Try it:
Counting task for the data below: how many lines hold the word "thee"? Answer with the number only.

Dataset records:
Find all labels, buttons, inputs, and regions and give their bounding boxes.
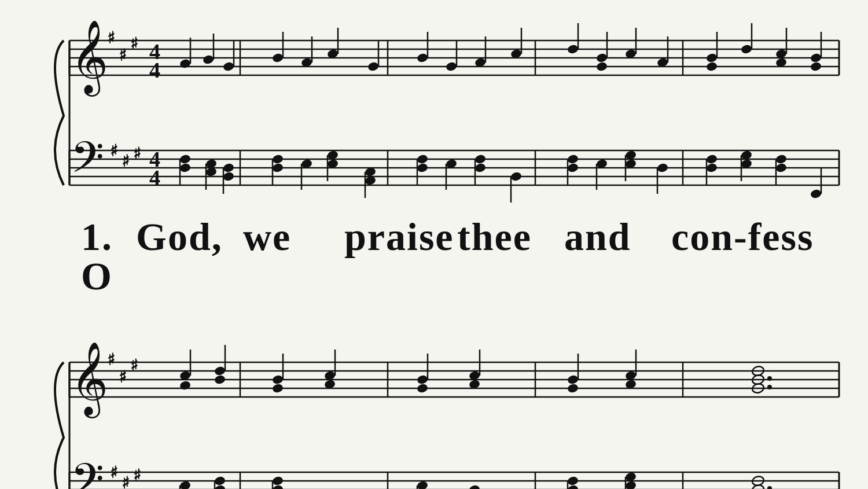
svg-point-48 <box>705 53 718 63</box>
svg-point-193 <box>214 484 226 489</box>
svg-point-148 <box>214 366 226 376</box>
svg-point-41 <box>595 53 608 63</box>
svg-text:𝄢: 𝄢 <box>71 134 104 192</box>
svg-point-105 <box>510 171 522 182</box>
svg-point-87 <box>271 163 284 173</box>
svg-point-117 <box>705 154 718 164</box>
svg-text:♯: ♯ <box>130 35 138 53</box>
svg-point-192 <box>214 476 226 486</box>
svg-text:♯: ♯ <box>107 351 115 369</box>
svg-point-19 <box>202 54 214 65</box>
svg-point-103 <box>474 154 486 164</box>
svg-text:𝄞: 𝄞 <box>71 343 108 419</box>
lyric-god: God, <box>136 217 243 256</box>
svg-text:♯: ♯ <box>110 464 118 481</box>
sheet-music: 𝄞 ♯ ♯ ♯ 4 4 <box>17 6 851 489</box>
svg-point-124 <box>775 154 787 164</box>
svg-point-78 <box>179 163 191 173</box>
svg-point-123 <box>775 163 787 173</box>
svg-point-162 <box>567 374 579 385</box>
lyric-we: we <box>243 217 344 256</box>
svg-text:♯: ♯ <box>122 152 130 170</box>
system-2: 𝄞 ♯ ♯ ♯ <box>17 328 851 489</box>
svg-point-31 <box>416 53 428 63</box>
lyric-praise: praise <box>344 217 457 256</box>
svg-point-51 <box>740 44 752 54</box>
lyric-verse-number: 1. O <box>81 217 136 296</box>
svg-text:♯: ♯ <box>130 356 138 374</box>
svg-point-171 <box>767 376 772 381</box>
svg-point-50 <box>705 61 718 72</box>
lyrics-row-1: 1. O God, we praise thee and con-fess <box>17 217 851 296</box>
svg-text:♯: ♯ <box>107 29 115 47</box>
svg-point-151 <box>271 374 284 385</box>
svg-text:♯: ♯ <box>119 46 127 64</box>
svg-point-203 <box>468 484 480 489</box>
svg-text:♯: ♯ <box>119 368 127 386</box>
lyric-thee: thee <box>457 217 564 256</box>
treble-bass-staff-1: 𝄞 ♯ ♯ ♯ 4 4 <box>17 6 851 220</box>
system-1: 𝄞 ♯ ♯ ♯ 4 4 <box>17 6 851 299</box>
svg-point-215 <box>767 486 772 489</box>
svg-text:4: 4 <box>149 58 160 82</box>
svg-text:4: 4 <box>149 166 160 190</box>
treble-bass-staff-2: 𝄞 ♯ ♯ ♯ <box>17 328 851 489</box>
lyric-and: and <box>564 217 671 256</box>
svg-point-163 <box>567 383 579 394</box>
svg-point-84 <box>222 171 234 182</box>
svg-point-207 <box>567 484 579 489</box>
svg-point-115 <box>656 163 668 173</box>
svg-point-29 <box>367 61 379 72</box>
svg-point-156 <box>416 383 428 394</box>
svg-text:𝄞: 𝄞 <box>71 21 108 97</box>
svg-point-206 <box>567 476 579 486</box>
svg-text:𝄢: 𝄢 <box>71 456 104 489</box>
svg-text:♯: ♯ <box>133 145 141 163</box>
svg-point-86 <box>271 154 284 164</box>
svg-point-23 <box>271 53 284 63</box>
svg-point-157 <box>416 374 428 385</box>
svg-point-21 <box>222 61 234 72</box>
svg-point-118 <box>705 163 718 173</box>
svg-point-172 <box>767 385 772 389</box>
svg-point-33 <box>445 61 457 72</box>
svg-point-107 <box>567 154 579 164</box>
svg-text:♯: ♯ <box>133 466 141 484</box>
svg-point-77 <box>179 154 191 164</box>
svg-point-196 <box>271 476 284 486</box>
svg-point-195 <box>271 484 284 489</box>
svg-point-58 <box>810 61 822 72</box>
svg-point-98 <box>416 163 428 173</box>
svg-point-43 <box>595 61 608 72</box>
svg-point-108 <box>567 163 579 173</box>
lyric-confess: con-fess <box>671 217 833 256</box>
svg-text:♯: ♯ <box>110 142 118 160</box>
svg-point-39 <box>567 44 579 54</box>
svg-point-144 <box>179 380 191 391</box>
svg-text:♯: ♯ <box>122 474 130 489</box>
svg-point-150 <box>271 383 284 394</box>
svg-point-97 <box>416 154 428 164</box>
svg-point-56 <box>810 53 822 63</box>
svg-point-147 <box>214 374 226 385</box>
svg-point-83 <box>222 163 234 173</box>
svg-point-102 <box>474 163 486 173</box>
svg-point-17 <box>179 58 191 69</box>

Worked solution:
2